I was off tomorrow so I got my stuff sorted out and set off just after 3.30am.I had a good run on the motorways and had news that the bird was still present whilst driving up there at around 4.30am.I arrived on site just after 7.30am and soon got directions on arrival where the bird was showing.On arrival this was the view I was greeted with,it was in there!
I saw Sam viles who put me straight on the bird!
What a little cracker!

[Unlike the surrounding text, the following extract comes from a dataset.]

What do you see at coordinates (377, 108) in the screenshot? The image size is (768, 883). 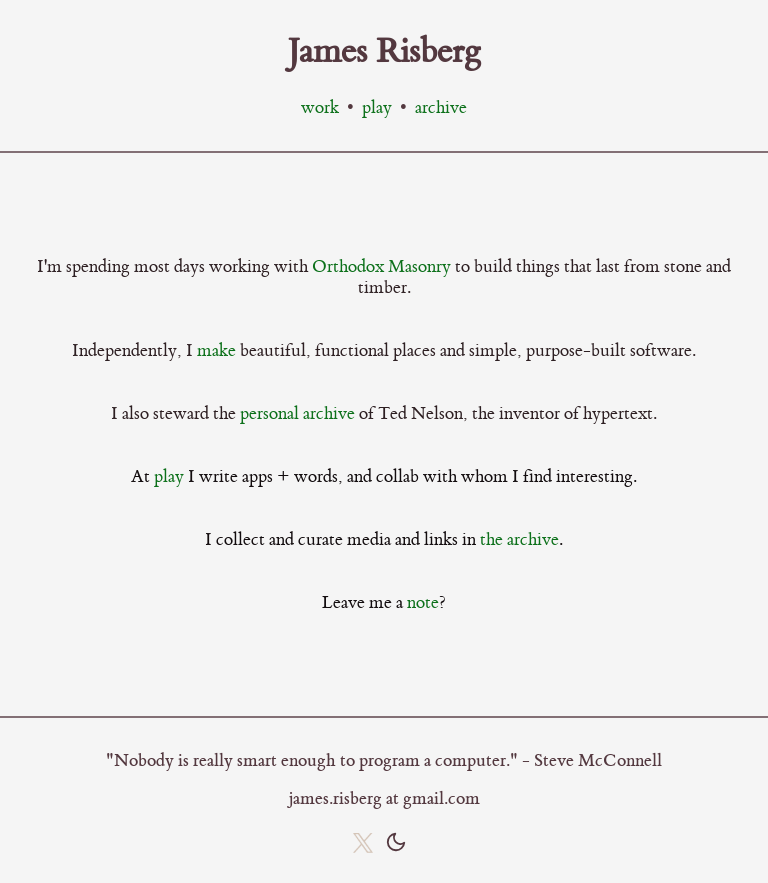 I see `play` at bounding box center [377, 108].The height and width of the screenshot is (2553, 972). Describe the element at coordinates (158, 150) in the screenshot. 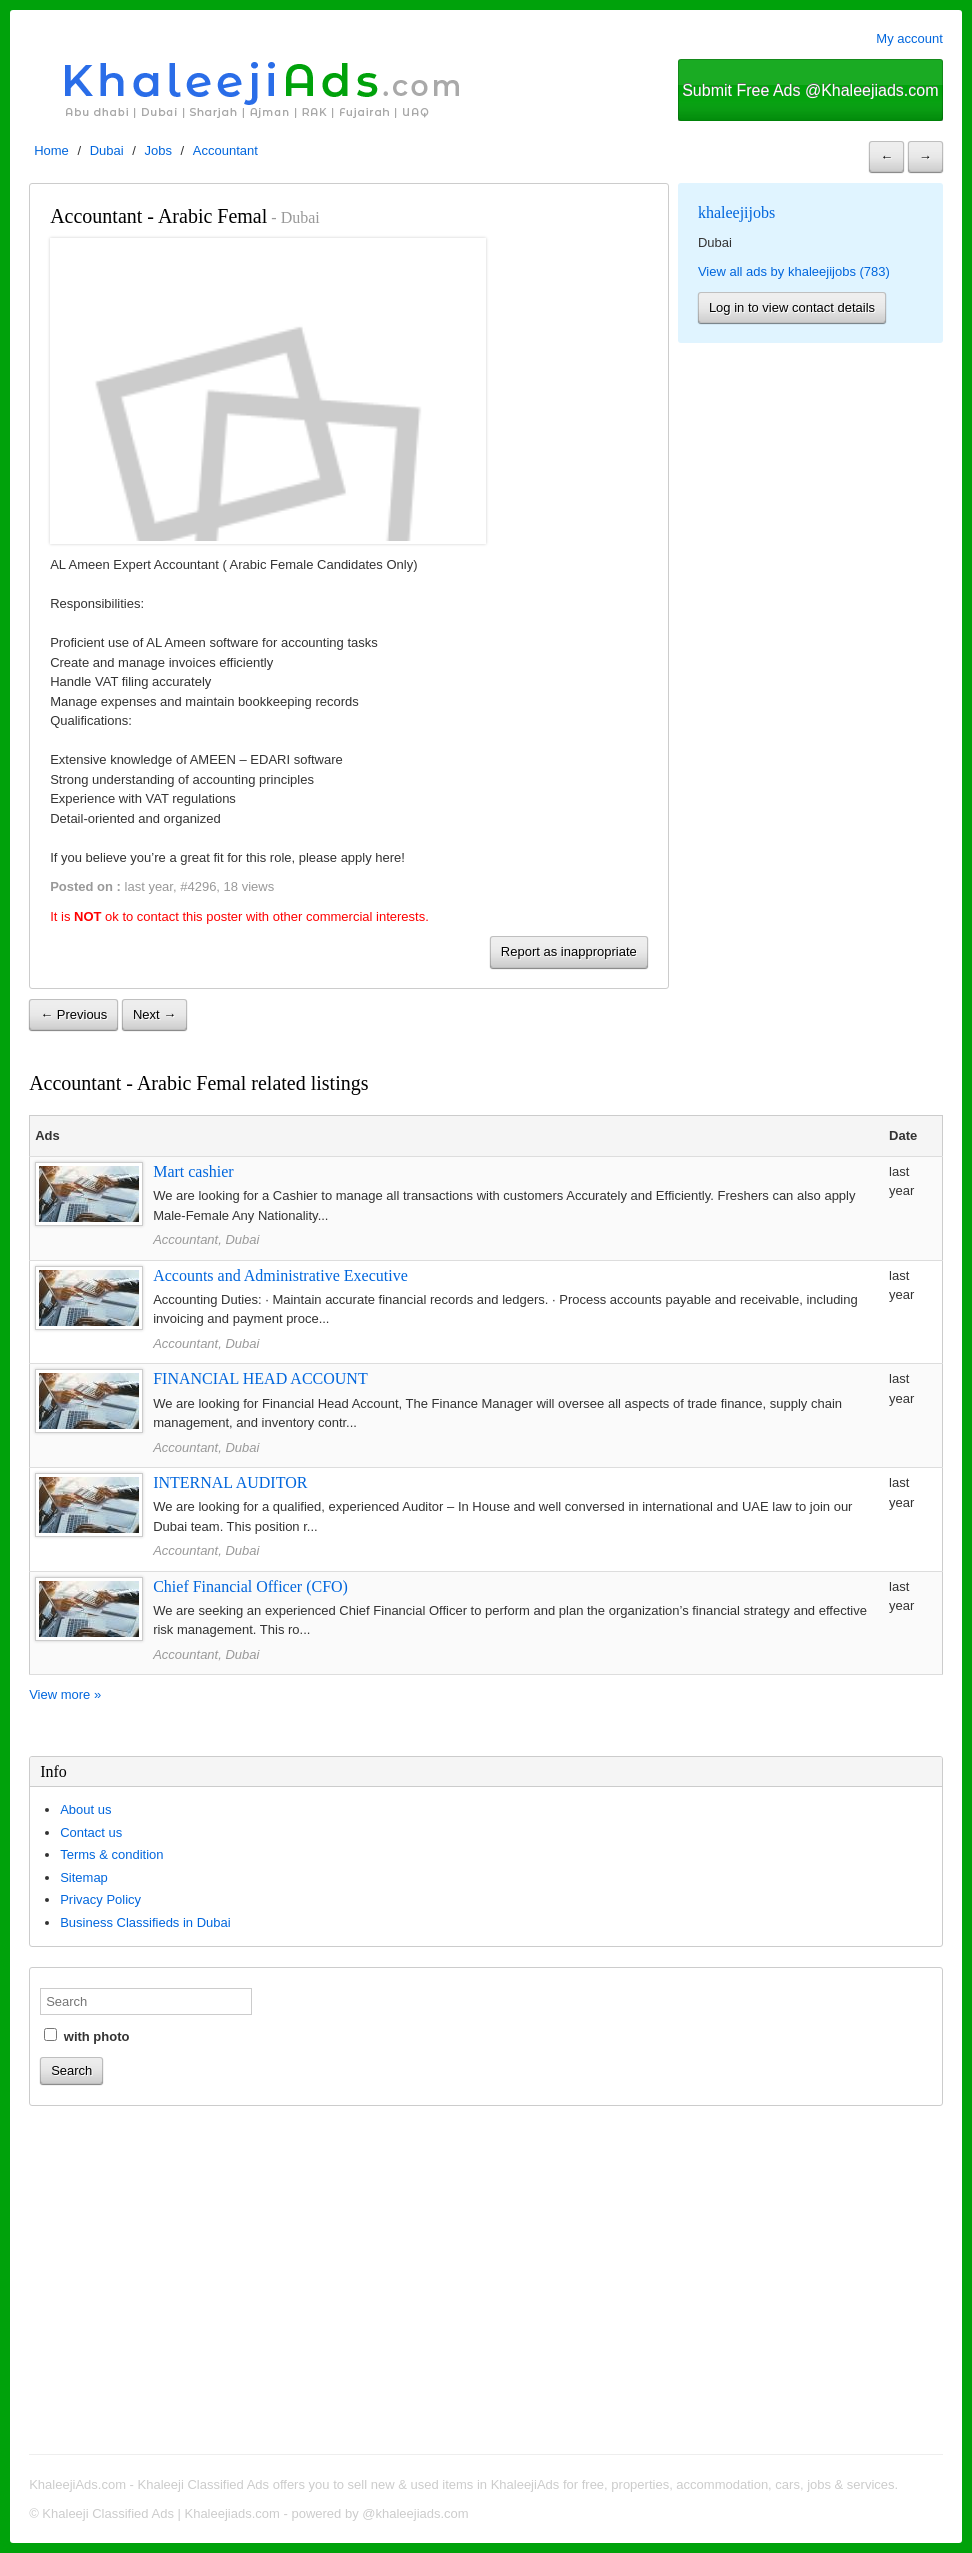

I see `Jobs` at that location.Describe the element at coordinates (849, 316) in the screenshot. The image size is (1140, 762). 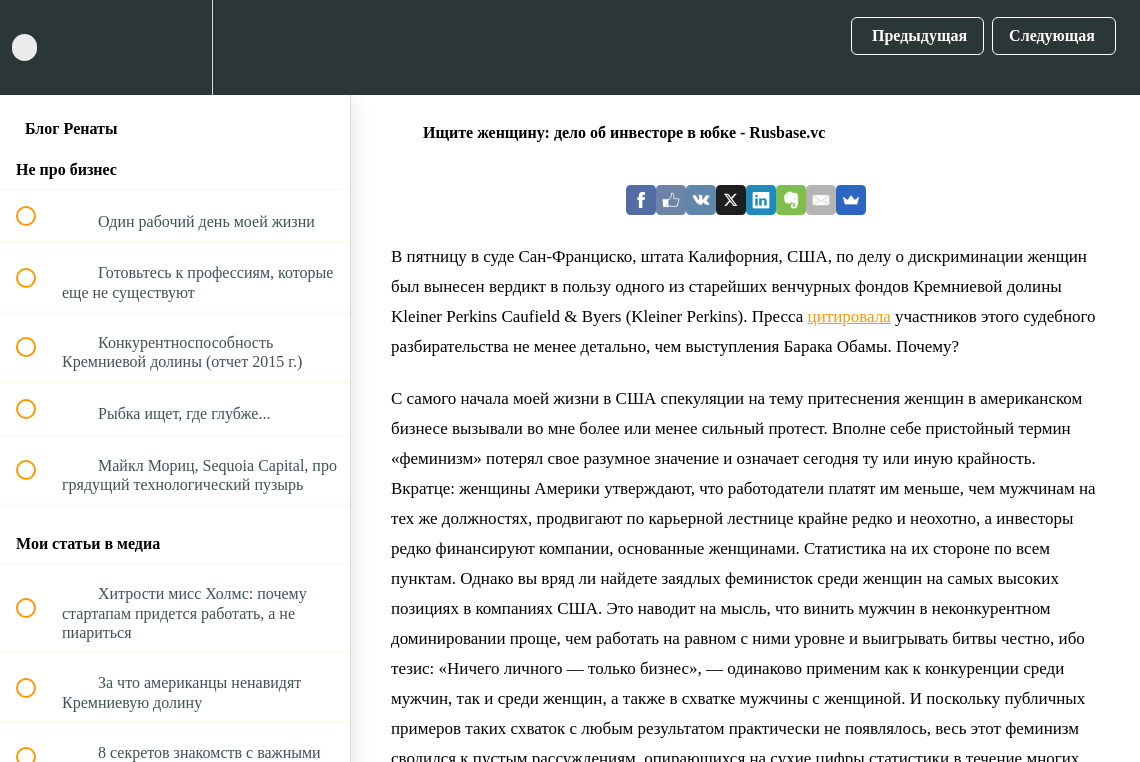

The bird was so active feeding and flitting around in the foliage.The bird then flew over to next pine and then flew again over a sand dune but was re found after a good ten minutes in another area and I watched it for the next couple of hours.
Well at last this had put to bed the 20-year wait for a twitchable individual.It is still a remarkably rare bird in Britain with just a dozen records,half of which came in a crazy five-year spell in the late '80s and early '90s.Aside from a single-observer record in Kent in November 2012,we have to look back as far as the turn of the century for another example,when one spent five hot spring days basking in the Spurn recording area in May 2000,undoubtedly making the Holy Island individual a real rarity.
On my way home I connected with another Rosy starling at Collingham in North yorkshire which showed really well feeding on wild cherries,this was my second adult male in a week.